Der Vorarlberger erläutert die wichtigsten Eckpunkte des klassischen 24-Stunden-Marathons! In Le Mans hat er sogar schon einmal gewonnen...

A wie Ankommen

In Le Mans gelten einige Regeln, die für Formel 1-Fans ungewöhnlich scheinen. So kommen beispielsweise nur jene Autos in die Wertung, die nach 24 Stunden auch wirklich die Ziellinie überquert haben - egal in welchem Zustand. Ankommen ist also Pflicht. Oft gibt es daher dramatische Szenen, wenn kaum fahrtüchtige Wracks sich in der 24. Stunde noch irgendwie ins Ziel schleppen.

B wie BMW Sauber F1 Team

Nach dem tollen Doppelsieg in Montreal durch Robert Kubica und Nick Heidfeld ist die Stimmung natürlich großartig. Ein sehr gutes Gefühl, Teil eines Siegerteams zu sein. Mein Le Mans-Einsatz wurde erst durch die Unterstützung meines Formel 1-Arbeitgebers möglich. Ich freue mich, wie groß die Unterstützung im Team für meine Rennteilnahme ist. Als Formel 1-Testfahrer kommt man wegen des Reglements ja nicht mehr so viel zum Fahren wie vor ein paar Jahren. Umso wichtiger ist daher dieser Einsatz für mich. Denn der wie der Name schon sagt hat der Beruf des Rennfahrers ja auch etwas mit „Rennen fahren“ zu tun.

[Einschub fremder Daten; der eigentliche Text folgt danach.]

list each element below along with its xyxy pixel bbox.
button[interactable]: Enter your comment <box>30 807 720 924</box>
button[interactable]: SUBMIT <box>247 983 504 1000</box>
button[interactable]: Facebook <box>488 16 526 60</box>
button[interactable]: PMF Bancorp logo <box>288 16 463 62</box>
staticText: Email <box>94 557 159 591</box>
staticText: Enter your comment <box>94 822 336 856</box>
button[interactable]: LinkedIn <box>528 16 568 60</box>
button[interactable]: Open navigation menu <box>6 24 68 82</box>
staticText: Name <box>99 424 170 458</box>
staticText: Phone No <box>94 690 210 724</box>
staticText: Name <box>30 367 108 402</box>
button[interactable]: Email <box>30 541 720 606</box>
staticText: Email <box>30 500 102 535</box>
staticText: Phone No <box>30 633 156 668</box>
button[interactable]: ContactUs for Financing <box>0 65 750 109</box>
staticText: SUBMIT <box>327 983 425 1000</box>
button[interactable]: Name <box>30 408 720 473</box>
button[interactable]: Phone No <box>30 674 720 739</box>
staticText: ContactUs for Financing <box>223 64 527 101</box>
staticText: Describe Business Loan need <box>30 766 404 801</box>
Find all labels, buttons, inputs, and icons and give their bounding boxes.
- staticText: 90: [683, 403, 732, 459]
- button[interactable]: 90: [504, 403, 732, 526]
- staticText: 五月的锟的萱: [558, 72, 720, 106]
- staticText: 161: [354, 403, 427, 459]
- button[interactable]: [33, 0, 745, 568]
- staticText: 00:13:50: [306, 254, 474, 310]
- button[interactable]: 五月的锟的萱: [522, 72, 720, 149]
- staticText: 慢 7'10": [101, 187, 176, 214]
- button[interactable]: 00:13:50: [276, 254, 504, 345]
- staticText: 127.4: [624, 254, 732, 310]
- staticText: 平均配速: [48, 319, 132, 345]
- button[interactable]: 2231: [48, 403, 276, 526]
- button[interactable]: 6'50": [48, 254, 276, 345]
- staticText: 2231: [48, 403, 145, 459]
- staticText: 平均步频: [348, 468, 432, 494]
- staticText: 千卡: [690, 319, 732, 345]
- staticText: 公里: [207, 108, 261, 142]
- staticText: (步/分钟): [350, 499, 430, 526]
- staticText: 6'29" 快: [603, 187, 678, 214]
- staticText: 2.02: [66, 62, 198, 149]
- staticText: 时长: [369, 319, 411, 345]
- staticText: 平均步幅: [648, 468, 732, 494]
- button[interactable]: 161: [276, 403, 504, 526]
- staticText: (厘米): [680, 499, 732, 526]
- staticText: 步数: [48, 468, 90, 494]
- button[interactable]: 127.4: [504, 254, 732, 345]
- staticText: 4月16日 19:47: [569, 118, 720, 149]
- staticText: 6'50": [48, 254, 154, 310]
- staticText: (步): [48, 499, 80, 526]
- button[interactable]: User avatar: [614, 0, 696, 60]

C wie Circuit de la Sarthe

Offizielle Bezeichnung der Rennstrecke von Le Mans. Benannt nach dem Fluss Sarthe, der durch die Stadt fließt. Le Mans liegt 200 km westlich von Paris. Eine Runde auf dem Circuit ist 13.629m lang, die Rundenzeiten liegen daher deutlich über 3 Minuten. Ein Teil des Kurses wird auf öffentlichen Straßen gefahren. Die permanente Rennstrecke von Le Mans ist der wesentlich kürzere Bugatti Circuit, an den ich sehr gute Erinnerungen habe. Hier habe ich 2003 mein erstes Formel 3-Rennen gewonnen.

D wie Diesel

Unser Peugeot 908 HDi FAP fährt mit Diesel. Der Motor ist ein längs eingebauter V12-Zylinder-Biturbo-Dieselmotor mit HDi-Direkteinspritzung und zwei FAP-Partikelfiltern. Er hat einen Hubraum von 5.500 ccm und leistet 700 PS. Die Umstellung von der Formel 1 ist natürlich groß, denn statt 19.000 U/Min. drehen wir im Peugeot nur 5.000 U/Min.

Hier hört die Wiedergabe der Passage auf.